Imam al-Ghazali, sebenarnya, sama
sekali tidak melarang menggunakan pendekatan filosofis, yang Ia tidak suka dan
kritik habis adalah pendekatan model metafisika-spekulatif Ibnu Sina dan para
filosof peripatetik yang lain. Namun, Imam al-Ghazali tidak melarang orang
untuk belajar logika – bahkan di beberapa cover buku Manthiq terdapat kutipan
kalimatnya, yang secara makna kurang lebih berbunyi “Barang siapa yang belum
menguasai ilmu logika, maka ilmunya tertolak atau tidak bisa
dipertanggungjawabkan” – tabi’iyyat, matematik dan lain sebgainya. Perkara yang
membuat persepsi keliru, para pengikut Imam al-Ghazali – yang lebih suka
mengambil jalan pintas dalam menyelesaikan persoalan – menggambarkan Imam
al-Ghazali seolah-olah anti filsafat dalam keseluruhan cabang-cabangnya.
Agak sulit
orang membayangkan al-Ghazali dapat menyusun bangunan Ihya’ Ulum al-Din seperti
yang sekarang ini ada, jika tidak mengenal khazanah intelektual-filososfis
Yunani. Kitab maqashid al-Falasifah -menurut penelitian Seyyed Hossein
Nasr – adalah terjemahan hampir kata per kata dari buku karangan Ibnu Sina, Da
nishnamahi’ ala’i. Jika memang demikian, maka Imam al-Ghazali adalah
seorang figur yang dengan baik menguasai filsafat. Hal ini diakui sendiri dalam
al-Munqidh min al-Dhalal. Melalui metodologi filsafat yang diperoleh
dari para pendahulunya, maka Imam al-Ghazali dapat menggugat dan mengkritik ide
Ibnu Sina secara filososfis pula. Jika memang mau menganalogikannya dengan ilmu
lain, seseorang tidak akan bisa menolak atau melakukan kritik terhadap suatu
ilmu kalau belum memahami ilmu yang dikritik. Ilustrasinya, Si A tidak akan
bisa melakukan kritik terhadap ilmu Fiqih, kecuali Si A juga sangat menguasai
ilmu Fiqih tersebut.
Imam
al-Ghazali menggunakan metodologi filsafat yang kritis untuk mengkritik ide-ide
Ibnu Sina. Namun, kekuatan daya kritis-filosofis-analitis al-Ghazali tidak
dapat diwariskan kepada generasi penerusnya, lantaran generasi penerusnya
kurang apresiatif terhadap semangat dan ethos Imam al-Ghazali. Pemikiran yang
diambil oleh para pengikutnya adalah “Produk jadi” pemikirannya, tetapi bukan
sistem berpikir, pendekatan atau metodologi yang digunakannya. Akibatnya,
“Produk jadi” pemikiran Imam al-Ghazali lebih diutamakan, tetapi bukan
semangat metodologinya yang lincah dan kaya nuansa yang perlu diteladani
penganutnya. Praktik sejarahnya merekam gambaran sosok Imam al-Ghazali di
hadapan para pengikutnya sepenuhnya terbalik dari apa yang dilakukan oleh Imam
al-Ghazali sendiri. Semangat anti filsafat Imam al-Ghazali lebih tertangkap dan
terekam, sedang metodologi berpikirnya terkesampingkan – untuk tidak mengatakan
terlupakan.
Jika Imam
al-Ghazali dapat berpikir secara kritis epsitemologi seperti itu, aturannya,
yang dapat diambil dari Imam al-Ghazali adalah semangat dan metodologi
pemikiran kritisnya terhadap berbagai persoalan yang dihadapi oleh jamannya.
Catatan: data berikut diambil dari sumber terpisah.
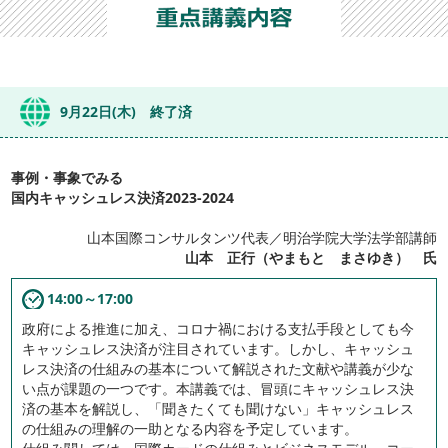
9月22日(木) 終了済
事例・事象でみる
国内キャッシュレス決済2023-2024
山本国際コンサルタンツ代表／明治学院大学法学部講師
山本 正行（やまもと まさゆき） 氏
14:00～17:00
政府による推進に加え、コロナ禍における支払手段としても今
キャッシュレス決済が注目されています。しかし、キャッシュ
レス決済の仕組みの基本について解説された文献や講義が少な
い点が課題の一つです。本講義では、冒頭にキャッシュレス決
済の基本を解説し、「聞きたくても聞けない」キャッシュレス
の仕組みの理解の一助となる内容を予定しています。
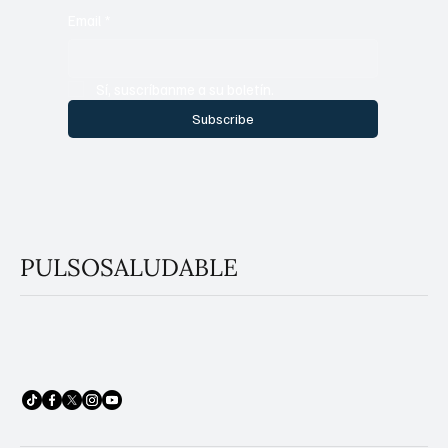
Email
*
Sí, suscríbanme a su boletín.
Subscribe
PULSOSALUDABLE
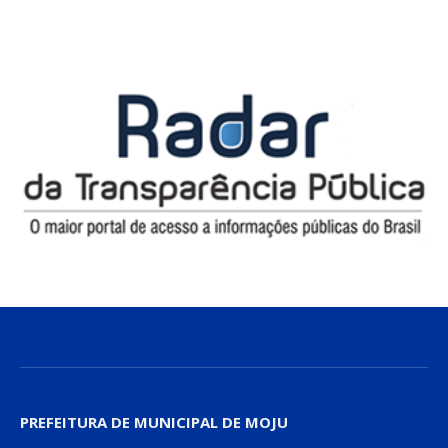
PREFEITURA DE MUNICIPAL DE MOJU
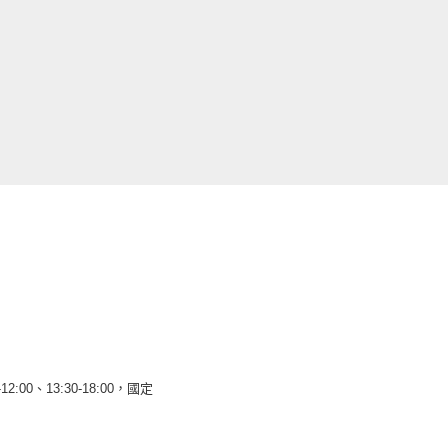
12:00、13:30-18:00，國定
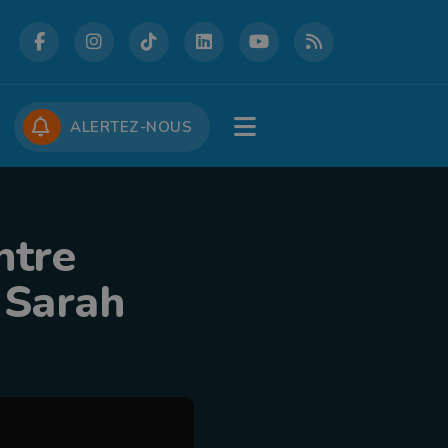
DCASTS
CONCOURS
JOBS
ALERTEZ-NOUS
ntre
e Sarah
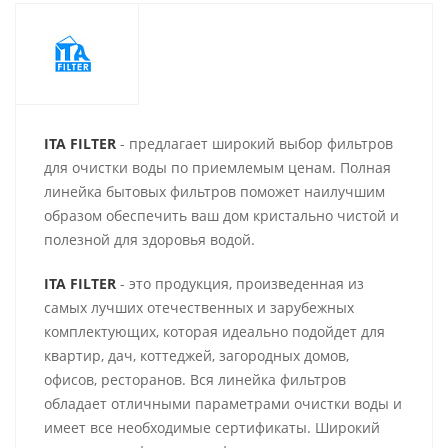
ITA FILTER
- предлагает широкий выбор фильтров
для очистки воды по приемлемым ценам. Полная
линейка бытовых фильтров поможет наилучшим
образом обеспечить ваш дом кристально чистой и
полезной для здоровья водой.
ITA FILTER
- это продукция, произведенная из
самых лучших отечественных и зарубежных
комплектующих, которая идеально подойдет для
квартир, дач, коттеджей, загородных домов,
офисов, ресторанов. Вся линейка фильтров
обладает отличными параметрами очистки воды и
имеет все необходимые сертификаты. Широкий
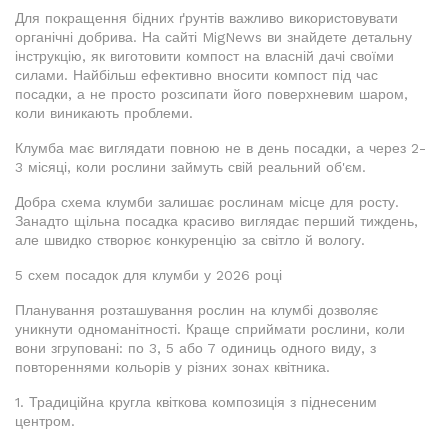
Для покращення бідних ґрунтів важливо використовувати
органічні добрива. На сайті MigNews ви знайдете детальну
інструкцію, як виготовити компост на власній дачі своїми
силами. Найбільш ефективно вносити компост під час
посадки, а не просто розсипати його поверхневим шаром,
коли виникають проблеми.
Клумба має виглядати повною не в день посадки, а через 2-
3 місяці, коли рослини займуть свій реальний об'єм.
Добра схема клумби залишає рослинам місце для росту.
Занадто щільна посадка красиво виглядає перший тиждень,
але швидко створює конкуренцію за світло й вологу.
5 схем посадок для клумби у 2026 році
Планування розташування рослин на клумбі дозволяє
уникнути одноманітності. Краще сприймати рослини, коли
вони згруповані: по 3, 5 або 7 одиниць одного виду, з
повтореннями кольорів у різних зонах квітника.
1. Традиційна кругла квіткова композиція з піднесеним
центром.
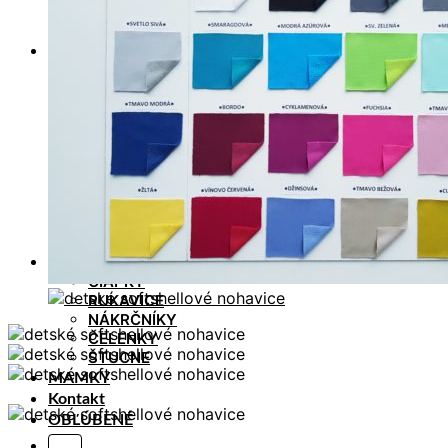
TEPLÁKY / KRAŤASY
NÁTELNÍKY / TRIČKÁ
Dievčatá
SOFTSHELLOVÉ BUNDY – PRECHODNÉ
SOFTSHELLOVÉ BUNDY – ZIMNÉ
SOFTSHELLOVÉ NOHAVICE – PRECHODNÉ /
ZIMNÉ
VESTY – SOFTSHELLOVÉ , BAVLNENÉ
MIKINY / MIKINOKABÁTIKY / SVETRE
SÚPRAVY / SETY
LEGÍNY / TEPLÁKY / NOHAVICE
NÁTELNÍKY / TRIČKÁ
ŠATY / SUKNE / KRAŤASY
Doplnky
ČIAPKY
RUKAVICE
NÁKRČNÍKY
ČELENKY
ŠTUCNE
MAMKY
Kontakt
OBĽÚBENÉ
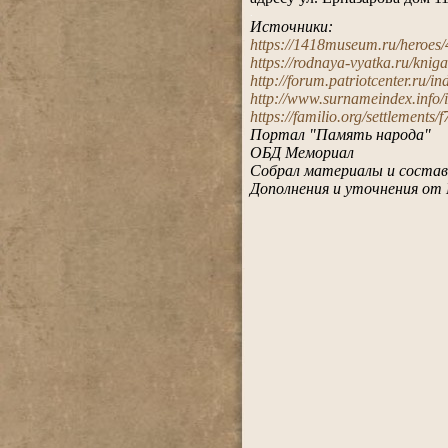
.
Источники:
https://1418museum.ru/heroes
https://rodnaya-vyatka.ru/k
http://forum.patriotcenter.ru/in
http://www.surnameindex.info/i
https://familio.org/settlemen
Портал "Память народа"
ОБД Мемориал
Собрал материалы и состав
Дополнения и уточнения от 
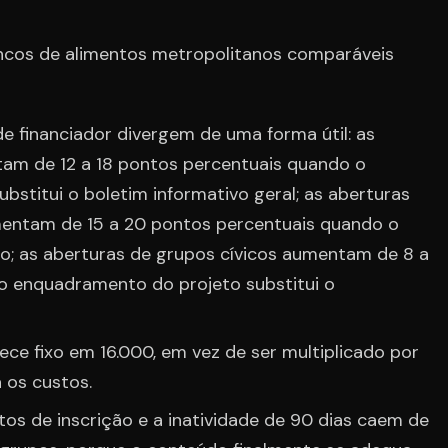
ncos de alimentos metropolitanos comparáveis
de financiador divergem de uma forma útil: as
am de 12 a 18 pontos percentuais quando o
stitui o boletim informativo geral; as aberturas
mentam de 15 a 20 pontos percentuais quando o
o; as aberturas de grupos cívicos aumentam de 8 a
o enquadramento do projeto substitui o
e fixo em 16.000, em vez de ser multiplicado por
 os custos.
os de inscrição e a inatividade de 90 dias caem de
Bukan “Produk jadi” yang bersifat “Instant” yang langsung dipruges (distempel)
begitu saja, tanpa melihat proses pergumulan panjang yang dimulai oleh Imam
al-Ghazali dari pribadinya.
Penyadaran akan pentingnya proses dan refleksi atasnya
sangatlah minim. Kebanyakan orang sampai hari ini masih terfokus pada hasil.
Usaha tidak seimbang dengan mimpi-mimpi yang ingin terwujudkan.[]
(Tulisan
ini disarikan dari dua buah buku Prof. Dr. M. Amin Abdullah dengan judul Antara
al-Ghazali dan Kant: Filsafat Etika Islam dan Islamic Studies di Perguruan
Tinggi, Pendekatan Integratif-Interkonektif).